Harold Wilson

👤 Robin Ramsay  
Book review

Ben Pimlott
Harper Collins, London 1992, £20

At one level, this deserves the plaudits it has received. It is a belting good read, such a good read, in fact, that I had got as far as 1967 before I realized that there was no mention of Lord Cromer, the Governor of the Bank of England between 1964 and 66, and the Labour government’s number one enemy in that period. Hang on a minute, I thought, and consulted the index. No entry for Cromer. Back to the text I went. No, not a word. R.W. Johnson described this omission as ‘a pity’ in his review of Pimlott in London Review of Books (3 December 1992). That, I guess, is academic politeness. Wilson’s account of the struggle with Cromer is the dominant theme of pp. 59-66 of his The Labour Government 1964-70 (Penguin, 1974), and Cromer is also indexed at pp. 171, 173-4, 227, 325, 562. Missing out the Governor of the Bank of England in an account of Wilson’s first administration is just seriously weird. Or perverse.

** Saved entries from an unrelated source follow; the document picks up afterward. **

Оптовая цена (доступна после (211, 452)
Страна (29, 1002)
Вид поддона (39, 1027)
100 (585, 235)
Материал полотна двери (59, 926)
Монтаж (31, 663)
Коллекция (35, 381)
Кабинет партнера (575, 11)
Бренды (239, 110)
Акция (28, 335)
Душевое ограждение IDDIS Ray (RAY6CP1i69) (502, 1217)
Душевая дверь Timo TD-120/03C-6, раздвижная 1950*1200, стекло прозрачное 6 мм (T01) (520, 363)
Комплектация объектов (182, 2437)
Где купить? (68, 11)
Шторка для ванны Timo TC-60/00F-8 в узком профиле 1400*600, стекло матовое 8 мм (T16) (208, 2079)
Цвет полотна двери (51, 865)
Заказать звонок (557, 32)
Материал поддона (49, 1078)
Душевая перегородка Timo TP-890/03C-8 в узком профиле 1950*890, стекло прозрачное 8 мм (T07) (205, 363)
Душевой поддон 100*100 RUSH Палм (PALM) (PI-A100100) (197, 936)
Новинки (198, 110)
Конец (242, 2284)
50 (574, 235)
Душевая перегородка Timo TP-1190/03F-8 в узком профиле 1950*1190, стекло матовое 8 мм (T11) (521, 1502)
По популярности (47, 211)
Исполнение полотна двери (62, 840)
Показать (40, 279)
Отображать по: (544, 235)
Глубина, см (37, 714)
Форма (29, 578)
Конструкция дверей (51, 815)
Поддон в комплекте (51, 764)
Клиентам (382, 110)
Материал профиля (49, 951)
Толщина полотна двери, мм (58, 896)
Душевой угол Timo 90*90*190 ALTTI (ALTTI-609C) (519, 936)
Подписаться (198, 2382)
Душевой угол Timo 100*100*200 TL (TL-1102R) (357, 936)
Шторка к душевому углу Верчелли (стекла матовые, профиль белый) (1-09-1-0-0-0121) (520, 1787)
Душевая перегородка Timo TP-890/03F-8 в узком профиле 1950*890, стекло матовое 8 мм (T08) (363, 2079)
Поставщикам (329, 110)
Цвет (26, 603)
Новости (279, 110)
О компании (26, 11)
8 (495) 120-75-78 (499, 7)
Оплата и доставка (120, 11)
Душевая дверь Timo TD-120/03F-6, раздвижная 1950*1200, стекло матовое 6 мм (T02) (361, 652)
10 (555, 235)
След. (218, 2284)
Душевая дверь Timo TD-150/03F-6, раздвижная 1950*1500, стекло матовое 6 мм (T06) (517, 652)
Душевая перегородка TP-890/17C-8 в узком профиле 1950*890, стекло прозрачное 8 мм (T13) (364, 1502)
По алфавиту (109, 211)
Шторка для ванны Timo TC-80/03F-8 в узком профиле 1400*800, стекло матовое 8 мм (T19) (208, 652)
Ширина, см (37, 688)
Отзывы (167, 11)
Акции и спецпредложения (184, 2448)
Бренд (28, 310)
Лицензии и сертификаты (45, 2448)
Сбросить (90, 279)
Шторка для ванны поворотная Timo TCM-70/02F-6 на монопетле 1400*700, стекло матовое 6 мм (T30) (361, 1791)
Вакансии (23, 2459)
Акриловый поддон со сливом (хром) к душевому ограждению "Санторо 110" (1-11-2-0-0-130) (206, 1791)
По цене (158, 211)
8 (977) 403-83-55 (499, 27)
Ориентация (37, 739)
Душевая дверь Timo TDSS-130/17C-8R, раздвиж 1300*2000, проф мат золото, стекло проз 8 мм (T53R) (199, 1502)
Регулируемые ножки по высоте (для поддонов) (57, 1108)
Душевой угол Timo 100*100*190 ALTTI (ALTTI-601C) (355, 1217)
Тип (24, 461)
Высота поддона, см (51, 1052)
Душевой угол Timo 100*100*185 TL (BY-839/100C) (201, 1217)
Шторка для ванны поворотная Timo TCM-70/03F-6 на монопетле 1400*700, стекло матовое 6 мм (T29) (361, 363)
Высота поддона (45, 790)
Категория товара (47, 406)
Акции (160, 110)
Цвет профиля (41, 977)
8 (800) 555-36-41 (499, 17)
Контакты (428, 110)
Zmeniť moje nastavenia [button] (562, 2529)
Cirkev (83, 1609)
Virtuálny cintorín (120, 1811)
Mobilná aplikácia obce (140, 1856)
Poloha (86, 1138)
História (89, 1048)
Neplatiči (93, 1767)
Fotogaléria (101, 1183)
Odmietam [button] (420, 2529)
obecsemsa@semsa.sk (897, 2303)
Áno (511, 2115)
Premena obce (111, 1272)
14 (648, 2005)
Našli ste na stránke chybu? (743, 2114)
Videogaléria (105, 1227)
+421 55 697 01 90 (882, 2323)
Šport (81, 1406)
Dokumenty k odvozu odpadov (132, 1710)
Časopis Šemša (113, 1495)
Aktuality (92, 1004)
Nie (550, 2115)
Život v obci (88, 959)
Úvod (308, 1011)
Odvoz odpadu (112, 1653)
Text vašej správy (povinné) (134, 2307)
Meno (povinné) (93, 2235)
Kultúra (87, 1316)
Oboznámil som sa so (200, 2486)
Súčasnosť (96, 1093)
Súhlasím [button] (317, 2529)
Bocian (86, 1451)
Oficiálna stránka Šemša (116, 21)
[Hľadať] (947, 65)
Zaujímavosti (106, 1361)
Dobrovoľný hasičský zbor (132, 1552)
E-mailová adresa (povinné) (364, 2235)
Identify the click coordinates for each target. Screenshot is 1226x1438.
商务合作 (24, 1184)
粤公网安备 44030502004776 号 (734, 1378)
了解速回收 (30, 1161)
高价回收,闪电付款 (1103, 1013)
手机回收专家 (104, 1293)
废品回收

Alerted by this omission, I began paying more attention to the book and noticed that it contains almost no sense of the extra-Parliamentary forces lined up against Wilson’s governments. As a result some of Pimlott’s decisions end up looking very odd indeed. For example:

  • the Industrial Reorganisation Corporation gets a paragraph but George Brown’s resignation gets 5 pages.
  • There is nothing on Wilson’s financial deal with the U.S. against the City of London (and its mouthpiece, Lord Cromer).
  • There is the most cursory account of the Cecil King plot.
  • In key incidents like the seamen’s strike and the D-Notice Affair the received version is treated as unproblematic.
  • The extraordinary period between the elections of 1974 is skimmed over in a couple of pages — private armies, rumours of coups and Heathrow manoeuvres, are all missing.

And so on.

There is a chapter on the ‘Wilson plots’ material — the Wright, Wallace story. There is a choice here. Either: it is splendid that an important, main-line political biographer like Pimlott includes such a chapter. Or: though Pimlott cites many of the main texts, he hasn’t really dealt with it adequately. The result is a bit of mess, a half-hearted ‘OK, yes, something was going on but…’ version which will be satisfactory to nobody.

I still get from Pimlott a reluctance to believe it was really as bad as that, not in dear old Britain, not in the sixties and seventies. But Pimlott is a former Labour Party parliamentary candidate. Is it simply the politician’s reluctance to acknowledge encroachment of extra-parliamentary forces, especially the British secret state, on the turf marked ‘parliamentary politics’?